NICOLAS SARKOZY: “ZEES L'OREAL CLAIMS ARE N'OREAL CLAIMS!”


President Nicolas Sarkozy of France is in a poop soup again. This time, people are claiming that he took millions of illegal Euros when he was a mayor. Why these rumors are surfacing now is anybody's guess. Our Pundit Patrakar managed to corner him for an interview. It's not exactly like famous pople are very well known for saying intlligent things or that even their writers do a good job all the time, yet, here is the transcript of the little chat between Monsieur Sarkozy and our Pundit Patrakar:

Pundit Patrakar: Thank-you for agreeing to this interview. People have been saying regarding the L'Oreal case that...
Nicolas Sarkozy: I deed not receive a seengle euro illegally!
PP: Well of course you didn't receive a single Euro illegally. People are saying that you received millions of Euros illegally!
NS: Zees eez a case of Adam Sandler!
PP: Sir, you mean a damn slander?
NS: Yes, yes, of course, of course. People are saying zat we used L'Oreal sublock products when we were on zat Tom Cruise we were photographed with!
PP: You mean, when you were on that dumb cruise? But there was a huge L'Oreal hamper visible in those photographs. It is claimed that you have received these hampers exclusive of money from L'Oreal heiress, Liliane Bettencourt.
NS: No, no zat eez all lies! I deed not receive any Hugh Grant from zat L'Oreal heighress.

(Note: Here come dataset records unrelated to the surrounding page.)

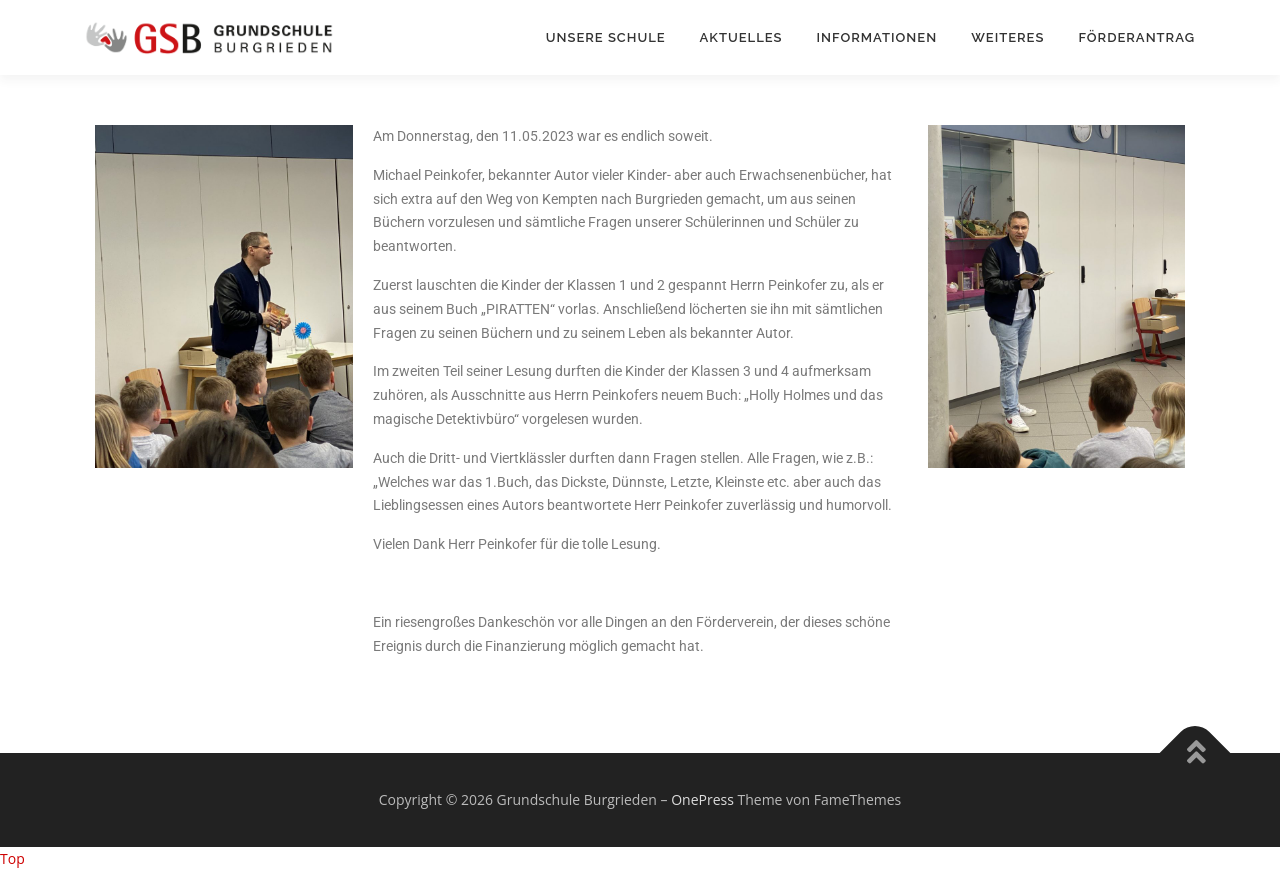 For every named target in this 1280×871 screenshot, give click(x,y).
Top (12, 858)
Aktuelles (741, 37)
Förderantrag (1136, 37)
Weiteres (1007, 37)
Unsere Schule (606, 37)
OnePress (702, 799)
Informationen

PP: You mean, you did not receive any huge grant from the L'Oreal heighress? But sir, a recent opinion poll found that nearly two-thirds of the French public, that is, the entire public except for the football team (who believe they constitute at least one-third of public opinion and money), believe the French political leaders are corrupt. There have been claims that you may even be put behind bars.

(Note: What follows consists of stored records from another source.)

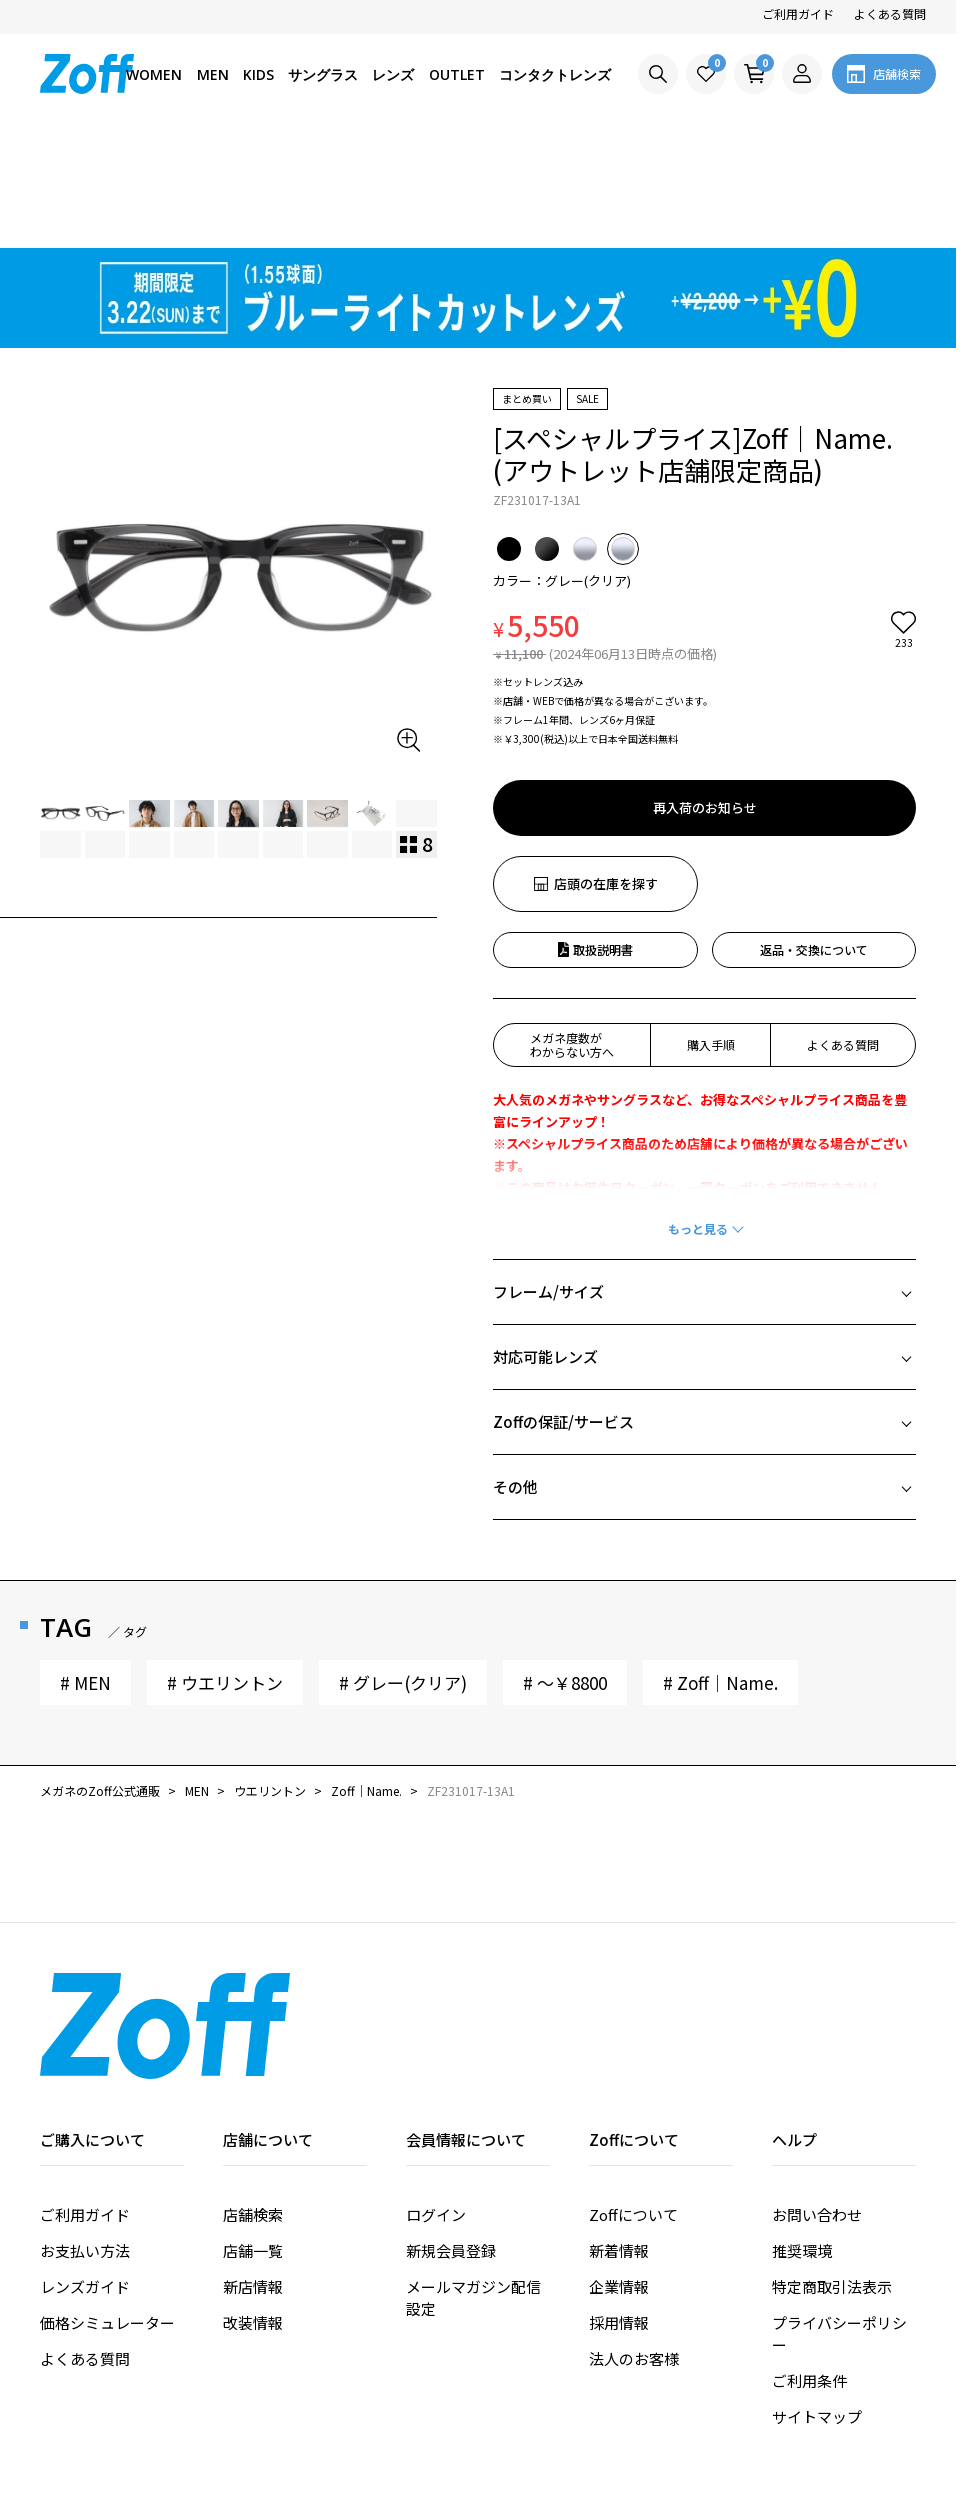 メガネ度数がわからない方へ (572, 930)
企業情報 (619, 2172)
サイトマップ (817, 2302)
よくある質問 (890, 13)
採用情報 (619, 2208)
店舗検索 (253, 2100)
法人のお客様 (634, 2244)
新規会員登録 (451, 2136)
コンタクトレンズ (555, 74)
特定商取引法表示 (832, 2172)
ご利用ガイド (798, 13)
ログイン (436, 2100)
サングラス (323, 74)
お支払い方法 (85, 2136)
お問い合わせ (817, 2100)
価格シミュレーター (107, 2208)
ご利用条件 (809, 2266)
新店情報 (253, 2172)
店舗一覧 (253, 2136)
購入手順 (711, 930)
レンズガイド (85, 2172)
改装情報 (253, 2208)
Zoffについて (633, 2100)
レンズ (393, 74)
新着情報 (619, 2136)
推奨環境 (802, 2136)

NS:Why wood I want to go behind bars? I wood rather go in front of zem.
PP: No, no, behind bars, as in, get arrested.
NS: Zees eez preposterous! I am a truth telling Christian Bale! will be available to me anyway in zee case of an arrest.
PP: You mean, just because you are a Christian, bail will be granted to you easily and the public faith will be reinstated? It doesn't look like it is going to be so easy.
NS: No, no, I am sure zat once ze public is conveensed zat I am innocent, zey will ferrell.
PP: You mean, the public will follow?
NS: Yes, yes, of course, of course. Enough of zees allegations! I am just going to leave all zees behind - or like you say, Dustin Hoffman!
PP (by now, irritated): You mean, dust it off man?
NS: Yes, yes, of course, of course. Why zoo you keep repeeting everytheeng I say? Can you not Jeremy Iron?
PP: Yes, yes, I can hear you fine sir. One last question, there are photographs of your wife, Mrs. Bruni Sarkozy giving a huge gift hamper of L'Oreal products to British first lady when they recently met. Mrs. Bruni Sarkozy was also later photographed with poor urchin children in London, distributing not food packets, but L'Oreal shampoo and body wash bottles. What do you have to say about that?
NS: Err, I do not understand what yoo are zaying. My Engleesh eez not that good. You must go now, as eet eez time for my L'Or... I mean, my regular massage. Sank-you.

This was all that Pundit Patrakar managed to extract from Mr. Sarkozy. Pundit Patrakars real motive, of getting a glimpse of Mrs. Bruni Sarkozy was left unfulfilled, as she was unavailable for comment. Just before he left, he was told that Mrs. Bruni Sarkozy was busy planning her next trip abroad.